İmar programlarında, umumi hizmetlere ayrılan yerler ile özel kanunları gereğince kısıtlama konulan gayrimenkuller kamulaştırılıncaya veya umumi hizmetlerle ilgili projeler gerçekleştirilinceye kadar bu yerlerle ilgili olarak diğer kanunlarla verilen haklar devam eder."

16. 3194 sayılı Kanun'un 18. maddesinin 4/7/2019 tarihli ve 7181 sayılı Kanun ile değiştirilmeden önceki hâliyle üçüncü, dördüncü ve beşinci fıkraları şöyledir:

"(Değişik üçüncü fıkra: 3/12/2003-5006/1 md.) Düzenleme ortaklık payları, düzenlemeye tâbi tutulan yerlerin ihtiyacı olan Milli Eğitim Bakanlığına bağlı ilk ve ortaöğretim kurumları, yol, meydan, park, otopark, çocuk bahçesi, yeşil saha, ibadet yeri ve karakol gibi umumî hizmetlerden ve bu hizmetlerle ilgili tesislerden başka maksatlarla kullanılamaz.

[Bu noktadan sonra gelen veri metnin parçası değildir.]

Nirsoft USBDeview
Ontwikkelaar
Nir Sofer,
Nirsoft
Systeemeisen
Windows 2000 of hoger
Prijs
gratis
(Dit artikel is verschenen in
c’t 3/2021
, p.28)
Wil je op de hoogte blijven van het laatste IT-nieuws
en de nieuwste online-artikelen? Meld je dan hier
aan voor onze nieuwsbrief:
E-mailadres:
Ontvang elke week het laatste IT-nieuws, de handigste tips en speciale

Düzenleme ortaklık paylarının toplamı, yukarıdaki fıkrada sözü geçen umumi hizmetler için, yeniden ayrılması gereken yerlerin alanları toplamından az olduğu takdirde, eksik kalan miktar belediye veya valilikçe kamulaştırma yolu ile tamamlanır.

Herhangi bir parselden bir miktar sahanın kamulaştırılmasının gerekmesi halinde düzenleme ortaklık payı, kamulaştırmadan arta kalan saha üzerinden ayrılır."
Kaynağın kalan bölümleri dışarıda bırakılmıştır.